The coronavirus pandemic continues to take heavy tolls throughout the United States. Indeed, worldwide. The emergence of vaccines and fresh national leadership regarding COVID-19 gives us hope. We can see a glimmer of light at the tunnel’s end. We will get through this health crisis.

In distant hindsight. Let’s take a glance at what we’ve come through as a country: During the 1930s dustbowl (most of us weren’t born then, but we heard about it). It’s where enormous amounts of sand and dust smothered the southwestern U.S.

Yellow fever, Typhoid fever, Polio. The Spanish flu, Ebola, the Zika virus. We dealt with (continually) drought, wildfires, tropical storms, hurricanes. And the dastardly attacks on the World Trade Center.

We overcame these and other epidemics, pandemics, and disasters forthrightly. How do we get through hardships and the impact on individual lives? I have a few suggestions:

  • Let us acknowledge the situation and allow our feelings to the forefront through personal one-to-one conversations.
  • Have conversations about what’s going on within ourselves, our thought process, how we feel about the negative stuff, and its impact.
  • Make self-care a priority, seek help from friends and professionals if needed.
  • Have a vision beyond current difficulties. Seek positive outcomes.

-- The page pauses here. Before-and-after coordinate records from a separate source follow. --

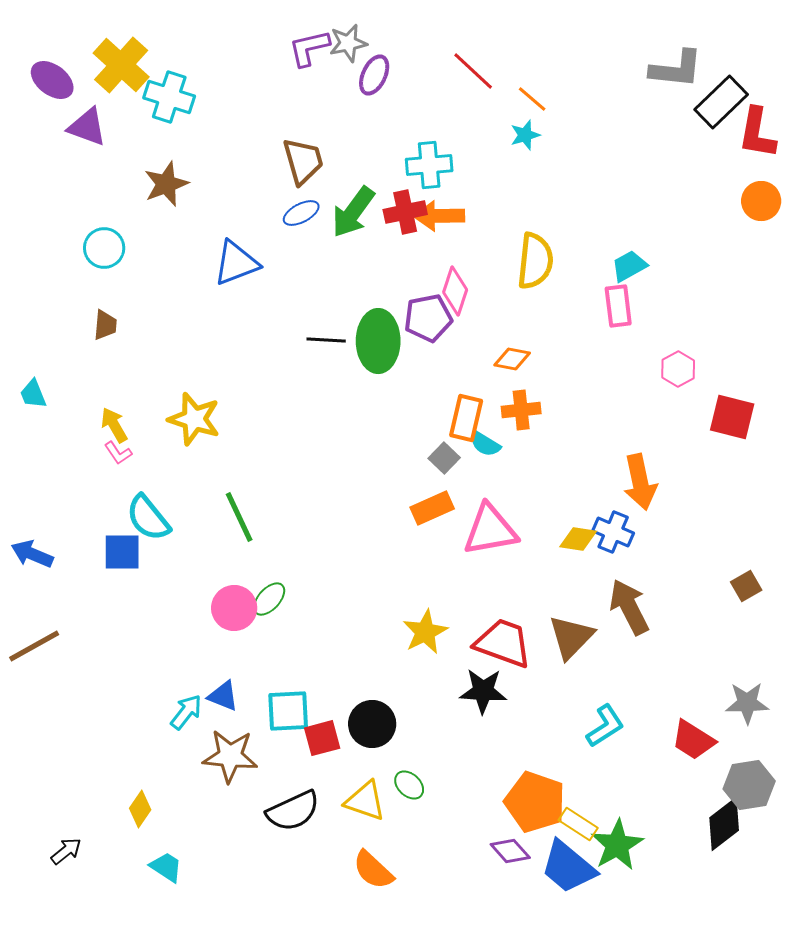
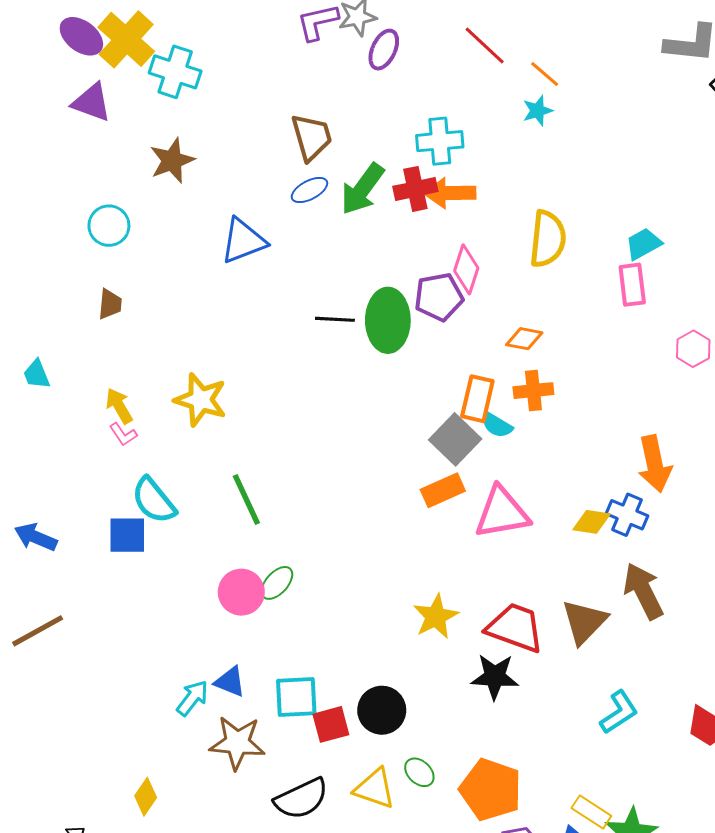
purple ellipse: (52, 80) -> (81, 36), moved
gray square: (444, 458) -> (455, 439), size x1.6
orange pentagon: (535, 802) -> (491, 790), moved

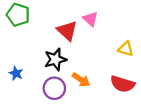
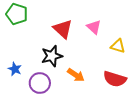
pink triangle: (91, 19) -> (94, 27), moved
purple circle: (54, 88) -> (40, 83), moved

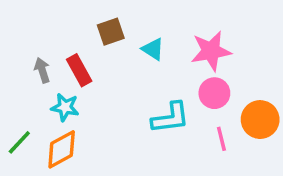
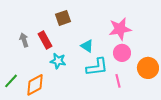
cyan triangle: (153, 49) -> (87, 46), moved
cyan star: (65, 107) -> (58, 61), moved
pink line: (221, 139) -> (118, 81), moved

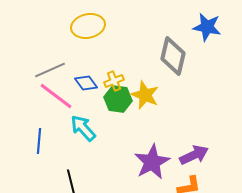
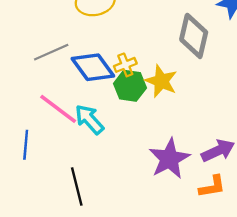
blue diamond: (86, 83) -> (93, 67), size x1.6
pink line: (56, 96) -> (58, 109), moved
blue line: (39, 141) -> (26, 145), moved

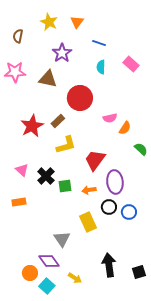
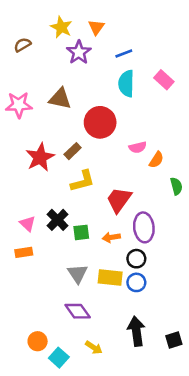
brown semicircle: (18, 36) -> (23, 45), turned 48
blue line: (99, 43) -> (124, 54), turned -40
purple star: (62, 53) -> (79, 52), moved
cyan semicircle: (101, 67) -> (126, 84), size x1.5
pink star: (15, 72) -> (19, 105), moved
green semicircle: (141, 149) -> (176, 186), turned 32
pink triangle: (22, 170) -> (28, 224), moved
blue circle: (129, 212) -> (136, 282), moved
yellow rectangle: (88, 222) -> (110, 277), turned -60
gray triangle: (62, 239) -> (78, 274), moved
purple diamond: (49, 261) -> (78, 311), moved

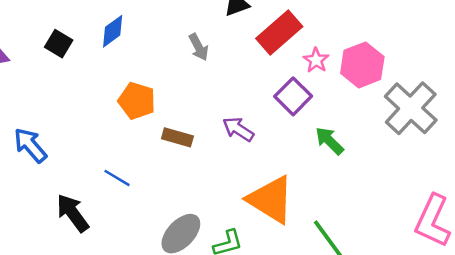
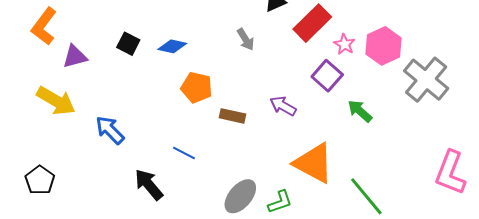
blue diamond: (113, 31) -> (172, 46), moved, turned 52

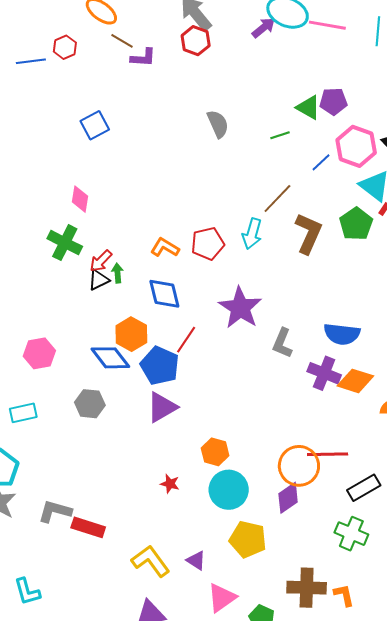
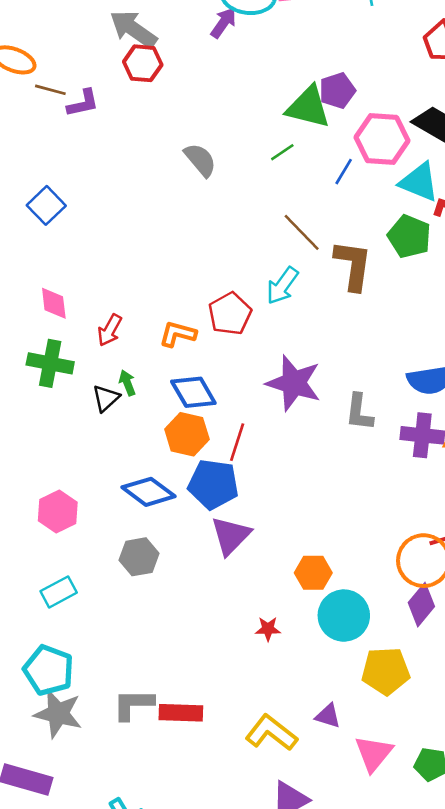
green triangle: (308, 107) -> (308, 107), size x1.4
brown line: (277, 198) -> (302, 232), turned -72
cyan arrow: (252, 234) -> (282, 286), turned 36
red arrow: (101, 261) -> (110, 330), moved
orange hexagon: (131, 334) -> (187, 434), moved

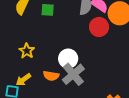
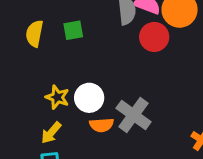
white circle: (68, 59) -> (89, 98), moved
yellow arrow: (23, 80) -> (51, 133), moved

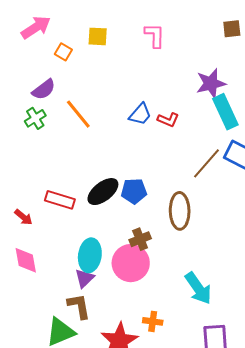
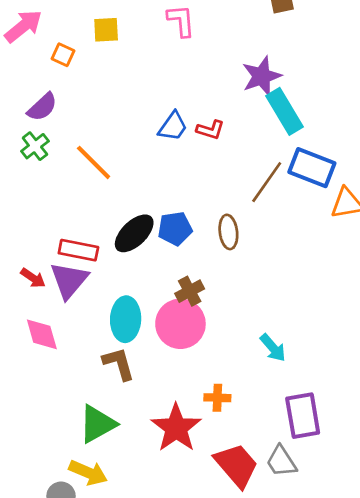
orange line: (78, 114) -> (94, 162), moved
brown ellipse: (180, 211) -> (228, 232), moved, size x0.7
purple triangle: (84, 278) -> (69, 280), moved, size x1.5
cyan arrow: (198, 288) -> (273, 348), size x0.7
brown L-shape: (79, 306) -> (119, 364), moved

We must be undaunted and undeterred in our quest for a better tomorrow. Furthermore, we need to be courageous, resolute, and unwavering during our battle with personal health issues, career interruptions, natural disasters, racial and ethnic injustices, financial and economic downturns. We can do this! We can overcome personal and professional trials and tribulations with persistence and perseverance.

During my days of youth, I’d read and sometimes hear the statement “Write your congressman.” Of course, in these modern times, it’s: write your congressperson. We also need to call, text, and email not only those in congress but additional persons in authority – governors, state legislators, university presidents, mayors, and other local officials. Oh yes, did I mention the United States current president and the one assuming office on January 20th?

We, as a people, have struggled and survived. We’ve accomplished a lot. Let us remember the past. We must learn from the past, live in the present, and look to the future.